▶ [WORK REQUIRED]: Leave out the pictures, and write out exactly the lines from the beginning of the material to the line holding "Płaszcz Sylwii", that line included, and nothing else.
____________
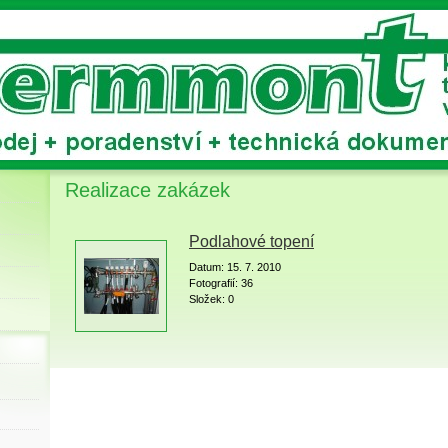
Realizace zakázek
Podlahové topení
Datum:
15. 7. 2010
Fotografií:
36
Složek:
0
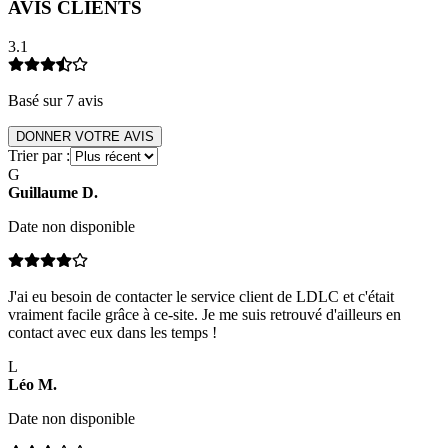
AVIS CLIENTS
3.1
Basé sur
7
avis
DONNER VOTRE AVIS
Trier par :
G
Guillaume
D
.
Date non disponible
J'ai eu besoin de contacter le service client de LDLC et c'était
vraiment facile grâce à ce-site. Je me suis retrouvé d'ailleurs en
contact avec eux dans les temps !
L
Léo
M
.
Date non disponible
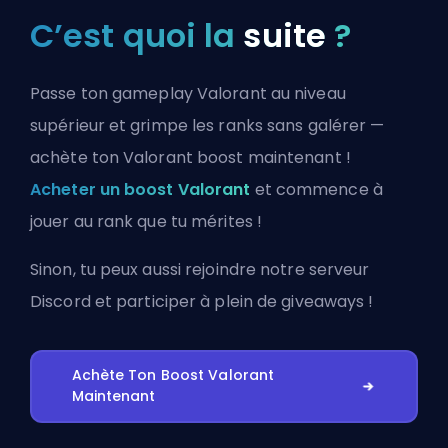
C’est quoi la
suite
?
Passe ton gameplay Valorant au niveau
supérieur et grimpe les ranks sans galérer —
achète ton Valorant boost maintenant !
Acheter un boost Valorant
et commence à
jouer au rank que tu mérites !
Sinon, tu peux aussi
rejoindre notre serveur
Discord
et participer à plein de giveaways !
Achète Ton Boost Valorant
Maintenant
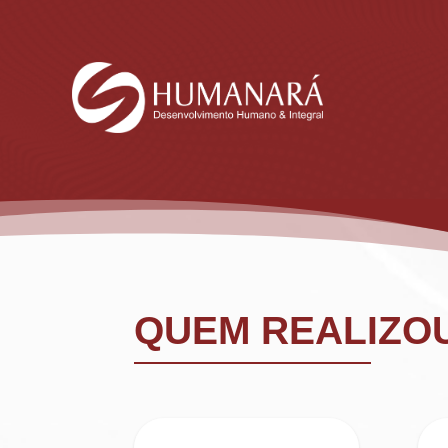
QUEM REALIZO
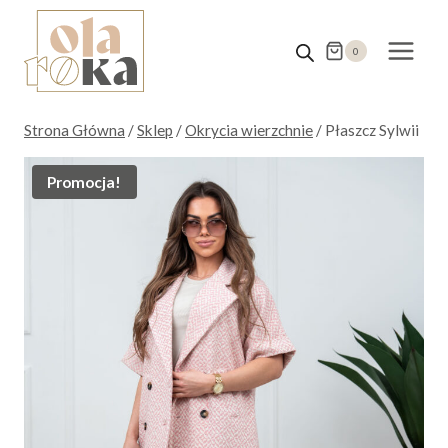
Przejdź
do
0
treści
Strona Główna
/
Sklep
/
Okrycia wierzchnie
/
Płaszcz Sylwii
Promocja!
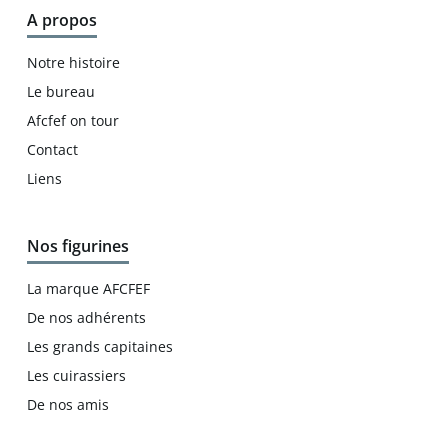
A propos
Notre histoire
Le bureau
Afcfef on tour
Contact
Liens
Nos figurines
La marque AFCFEF
De nos adhérents
Les grands capitaines
Les cuirassiers
De nos amis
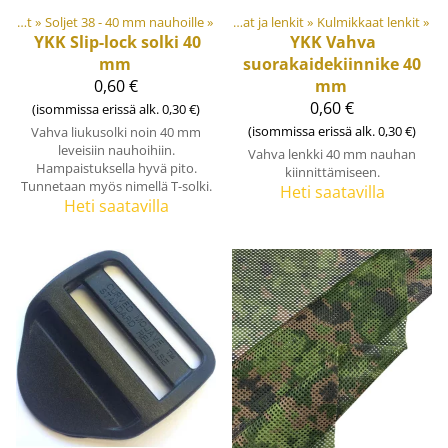
 tarvikkeet
Soljet ja säätösoljet
‪»
Soljet 38 - 40 mm nauhoille
‪»
Muovi- ja metalliosat
‪»
‪»
Renkaat ja lenkit
‪»
Kulmikkaat lenkit
‪»
YKK
Slip-lock solki 40
YKK
Vahva
mm
suorakaidekiinnike 40
0,60 €
mm
0,60 €
(isommissa erissä alk. 0,30 €)
(isommissa erissä alk. 0,30 €)
Vahva liukusolki noin 40 mm
leveisiin nauhoihiin.
Vahva lenkki 40 mm nauhan
Hampaistuksella hyvä pito.
kiinnittämiseen.
Tunnetaan myös nimellä T-solki.
Heti saatavilla
Heti saatavilla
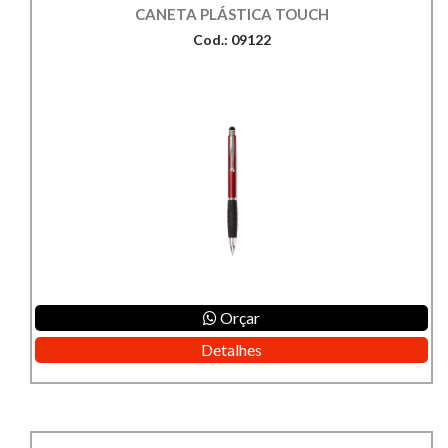
CANETA PLÁSTICA TOUCH
Cod.: 09122
Orçar
Detalhes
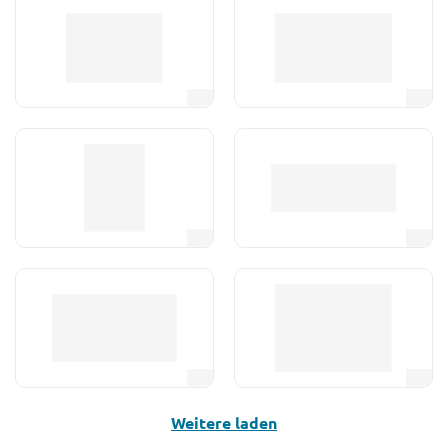
Weitere laden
____________
▶ [ANSWER TO THIS PROBLEM]:
Realizace zakázek
Podlahové topení
Datum:
15. 7. 2010
Fotografií:
36
Složek:
0
AVIS CLIENTS
3.1
Basé sur
7
avis
DONNER VOTRE AVIS
Trier par :
G
Guillaume
D
.
Date non disponible
J'ai eu besoin de contacter le service client de LDLC et c'était
vraiment facile grâce à ce-site. Je me suis retrouvé d'ailleurs en
contact avec eux dans les temps !
L
Léo
M
.
Date non disponible
C’est quoi la
suite
?
Passe ton gameplay Valorant au niveau
supérieur et grimpe les ranks sans galérer —
achète ton Valorant boost maintenant !
Acheter un boost Valorant
et commence à
jouer au rank que tu mérites !
Sinon, tu peux aussi
rejoindre notre serveur
Discord
et participer à plein de giveaways !
Achète Ton Boost Valorant
Maintenant
QUEM REALIZO
Przejdź
do
0
treści
Strona Główna
/
Sklep
/
Okrycia wierzchnie
/
Płaszcz Sylwii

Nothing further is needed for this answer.